On Molokai, Mike Bond is perhaps best known as an outspoken opponent of the state’s proposed industrial-scale “Big Wind” project.
Outside of Molokai his accomplishments are wide ranging. He has worked as an advisor to the U.S. and foreign governments, a human rights and war correspondent, an award-winning poet and an international energy expert. He has lived and worked in over 30 countries on six continents.
Now the Molokai resident is set to release his latest novel, “Saving Paradise,” which takes place entirely in Hawaii. Hailed by the BBC as “the master of the existential thriller,” Bond has received numerous awards, and his works have been translated into many languages.

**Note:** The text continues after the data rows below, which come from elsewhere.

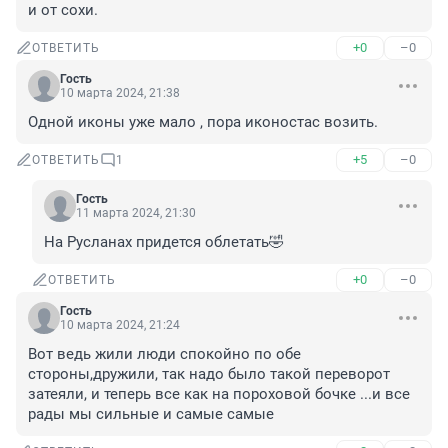
и от сохи.
+0
–0
ОТВЕТИТЬ
Гость
10 марта 2024, 21:38
Одной иконы уже мало , пора иконостас возить.
+5
–0
ОТВЕТИТЬ
1
Гость
11 марта 2024, 21:30
На Русланах придется облетать🤣
+0
–0
ОТВЕТИТЬ
Гость
10 марта 2024, 21:24
Вот ведь жили люди спокойно по обе 
стороны,дружили, так надо было такой переворот 
затеяли, и теперь все как на пороховой бочке ...и все 
рады мы сильные и самые самые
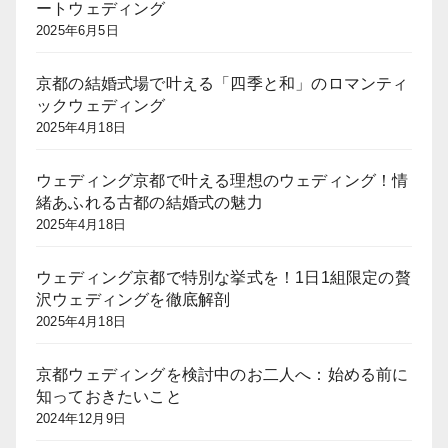
ートウェディング
2025年6月5日
京都の結婚式場で叶える「四季と和」のロマンティ
ックウェディング
2025年4月18日
ウェディング京都で叶える理想のウェディング！情
緒あふれる古都の結婚式の魅力
2025年4月18日
ウェディング京都で特別な挙式を！1日1組限定の贅
沢ウェディングを徹底解剖
2025年4月18日
京都ウェディングを検討中のお二人へ：始める前に
知っておきたいこと
2024年12月9日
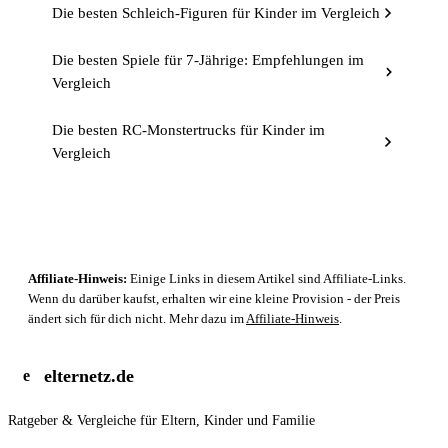
Die besten Schleich-Figuren für Kinder im Vergleich
Die besten Spiele für 7-Jährige: Empfehlungen im
Vergleich
Die besten RC-Monstertrucks für Kinder im
Vergleich
Affiliate-Hinweis:
Einige Links in diesem Artikel sind Affiliate-Links.
Wenn du darüber kaufst, erhalten wir eine kleine Provision - der Preis
ändert sich für dich nicht. Mehr dazu im
Affiliate-Hinweis
.
elternetz.de
e
Ratgeber & Vergleiche für Eltern, Kinder und Familie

In “Saving Paradise,” when a beautiful journalist drowns mysteriously off Waikiki, former Special Forces veteran Pono Hawkins, now a well-known Hawaii surfer and international correspondent for surfing magazines, soon gets embroiled in trying to find why she died. What he learns quickly makes him a target for murder or life in prison as a cabal of powerful corporations, foreign killers and crooked politicians turns the blame on him.
Alive with the sights, sounds and history of Hawaii, “Saving Paradise” is also a deeply rich portrait of what Pono calls, “the seamy side of paradise,” and an exciting thriller of politics, lies, and remorseless murder.

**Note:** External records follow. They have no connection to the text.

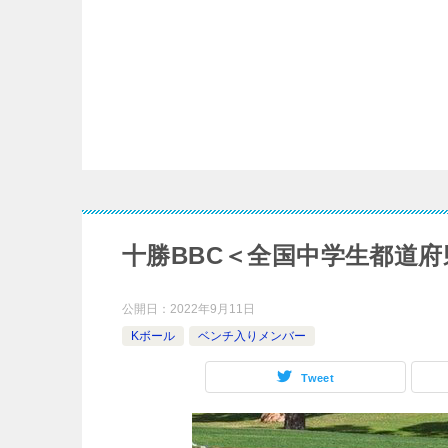
十勝BBC＜全国中学生都道府
公開日：
2022年9月11日
Kボール
ベンチ入りメンバー
Tweet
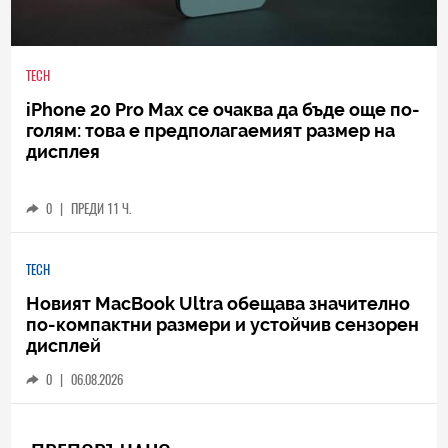
TECH
iPhone 20 Pro Max се очаква да бъде още по-
голям: това е предполагаемият размер на
дисплея
0
|
ПРЕДИ 11 Ч.
TECH
Новият MacBook Ultra обещава значително
по-компактни размери и устойчив сензорен
дисплей
0
|
06.08.2026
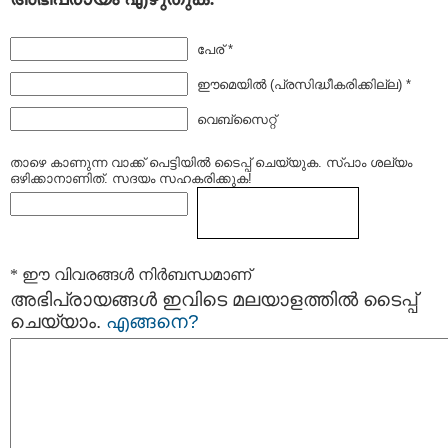
പേര് *
ഈമെയില്‍ (പ്രസിദ്ധീകരിക്കില്ല) *
വെബ്സൈറ്റ്
താഴെ കാണുന്ന വാക്ക് പെട്ടിയില്‍ ടൈപ്പ്‌ ചെയ്യുക. സ്പാം ശല്യം
ഒഴിക്കാനാണിത്. സദയം സഹകരിക്കുക!
* ഈ വിവരങ്ങള്‍ നിര്‍ബന്ധമാണ്
അഭിപ്രായങ്ങള്‍ ഇവിടെ മലയാളത്തില്‍ ടൈപ്പ്
ചെയ്യാം.
എങ്ങനെ?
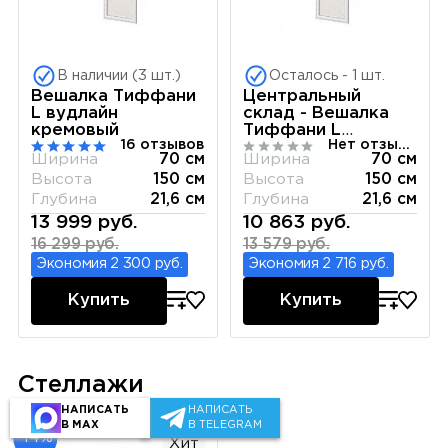
В наличии (3 шт.)
Осталось - 1 шт.
Вешалка Тиффани
Центральный
L вудлайн
склад - Вешалка
кремовый
Тиффани L
16 отзывов
Нет отзывов
вудлайн кремовый
Ширина
70 см
Ширина
70 см
Высота
150 см
Высота
150 см
Глубина
21,6 см
Глубина
21,6 см
13 999 руб.
10 863 руб.
16 299 руб.
13 579 руб.
Экономия 2 300 руб.
Экономия 2 716 руб.
Купить
Купить
Стеллажи
НАПИСАТЬ
НАПИСАТЬ
В MAX
В TELEGRAM
-14%
Хит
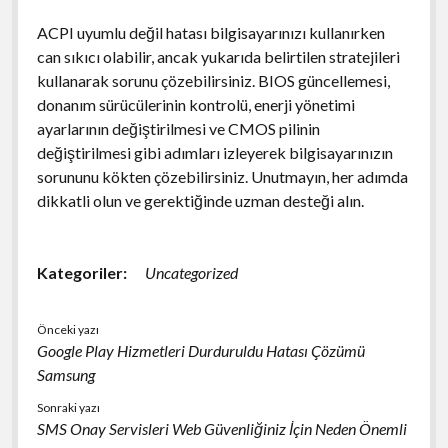
ACPI uyumlu değil hatası bilgisayarınızı kullanırken
can sıkıcı olabilir, ancak yukarıda belirtilen stratejileri
kullanarak sorunu çözebilirsiniz. BIOS güncellemesi,
donanım sürücülerinin kontrolü, enerji yönetimi
ayarlarının değiştirilmesi ve CMOS pilinin
değiştirilmesi gibi adımları izleyerek bilgisayarınızın
sorununu kökten çözebilirsiniz. Unutmayın, her adımda
dikkatli olun ve gerektiğinde uzman desteği alın.
Kategoriler:
Uncategorized
Önceki yazı
Google Play Hizmetleri Durduruldu Hatası Çözümü
Samsung
Sonraki yazı
SMS Onay Servisleri Web Güvenliğiniz İçin Neden Önemli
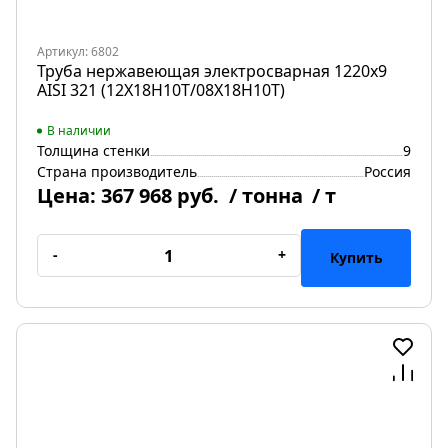
Артикул: 6802
Труба нержавеющая электросварная 1220х9
AISI 321 (12Х18Н10Т/08Х18Н10Т)
В наличии
Толщина стенки
9
Страна производитель
Россия
Цена:
367 968 руб.
/ тонна
/ т
-
+
Купить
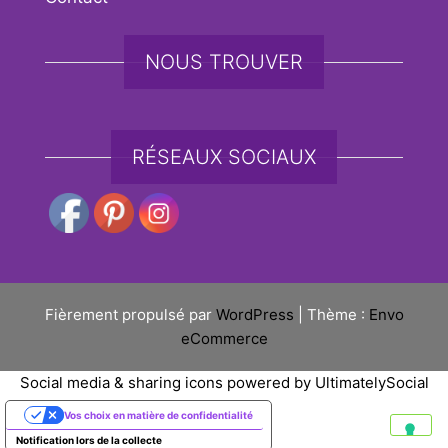
NOUS TROUVER
RÉSEAUX SOCIAUX
Fièrement propulsé par
WordPress
|
Thème :
Envo
eCommerce
Social media & sharing icons powered by
UltimatelySocial
Vos choix en matière de confidentialité
Notification lors de la collecte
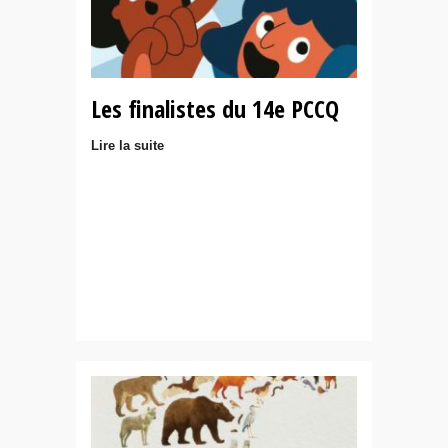
Les finalistes du 14e PCCQ
Lire la suite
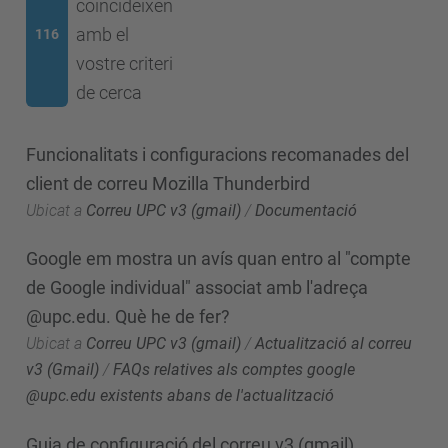
coincideixen
amb el
116
vostre criteri
de cerca
Funcionalitats i configuracions recomanades del
client de correu Mozilla Thunderbird
Ubicat a
Correu UPC v3 (gmail)
/
Documentació
Google em mostra un avís quan entro al "compte
de Google individual" associat amb l'adreça
@upc.edu. Què he de fer?
Ubicat a
Correu UPC v3 (gmail)
/
Actualització al correu
v3 (Gmail)
/
FAQs relatives als comptes google
@upc.edu existents abans de l'actualització
Guia de configuració del correu v3 (gmail)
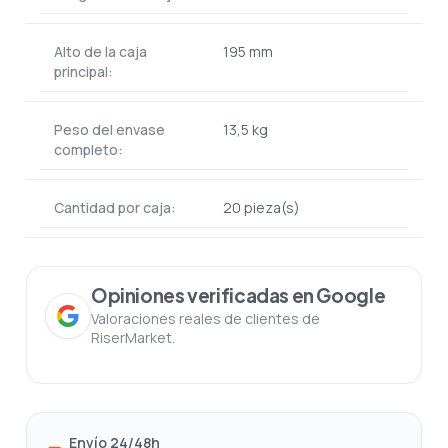
Alto de la caja
195 mm
principal:
Peso del envase
13,5 kg
completo:
Cantidad por caja:
20 pieza(s)
Opiniones verificadas en Google
Valoraciones reales de clientes de
RiserMarket.
Envío 24/48h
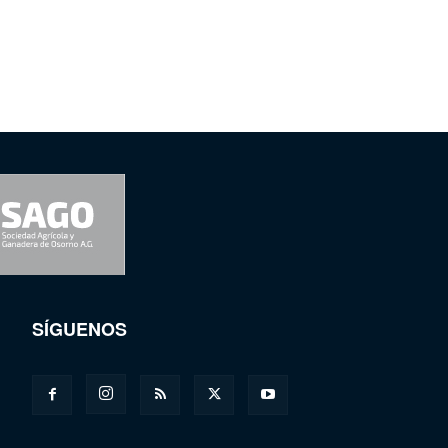
SÍGUENOS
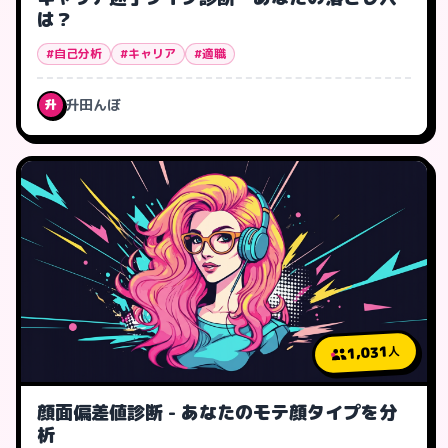
は？
#自己分析
#キャリア
#適職
升田んぼ
升
1,031
人
顔面偏差値診断 - あなたのモテ顔タイプを分
析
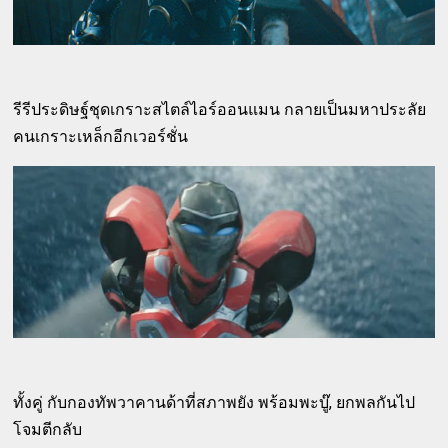
รีรีประดิษฐ์ชุดเกราะสไตล์ไอร์ออนแมน กลายเป็นมหาประลัย
คนเกราะเหล็กอีกเวอร์ชั่น
ทั้งคู่ กับกองทัพวาคานด้าที่สภาพยัง พร้อมพะบู๊, ยกพลกันไป
โจมตีกลับ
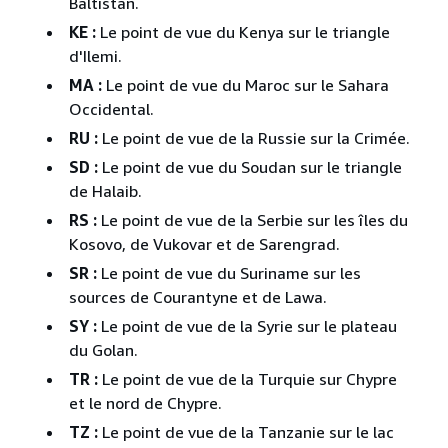
Baltistan.
KE :
Le point de vue du Kenya sur le triangle
d'Ilemi.
MA :
Le point de vue du Maroc sur le Sahara
Occidental.
RU :
Le point de vue de la Russie sur la Crimée.
SD :
Le point de vue du Soudan sur le triangle
de Halaib.
RS :
Le point de vue de la Serbie sur les îles du
Kosovo, de Vukovar et de Sarengrad.
SR :
Le point de vue du Suriname sur les
sources de Courantyne et de Lawa.
SY :
Le point de vue de la Syrie sur le plateau
du Golan.
TR :
Le point de vue de la Turquie sur Chypre
et le nord de Chypre.
TZ :
Le point de vue de la Tanzanie sur le lac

Based on his own experiences as a war and human rights journalist in dangerous, remote, and war-torn regions, his novels look deeply into the dark side of man as well as the good. They depict the terror and fury of battle and the intense joy of love, the vanishing beauty of the natural world, and the nature of the universe and its many meanings for human life. His lean unsentimental raw prose, free of best-seller formulas and literary pretension, conveys through the lives of real people what it means to be deeply alive, to hunger for a better world.
Mike Bond will make public appearances throughout Hawaii, to promote his novel and to sign copies for readers.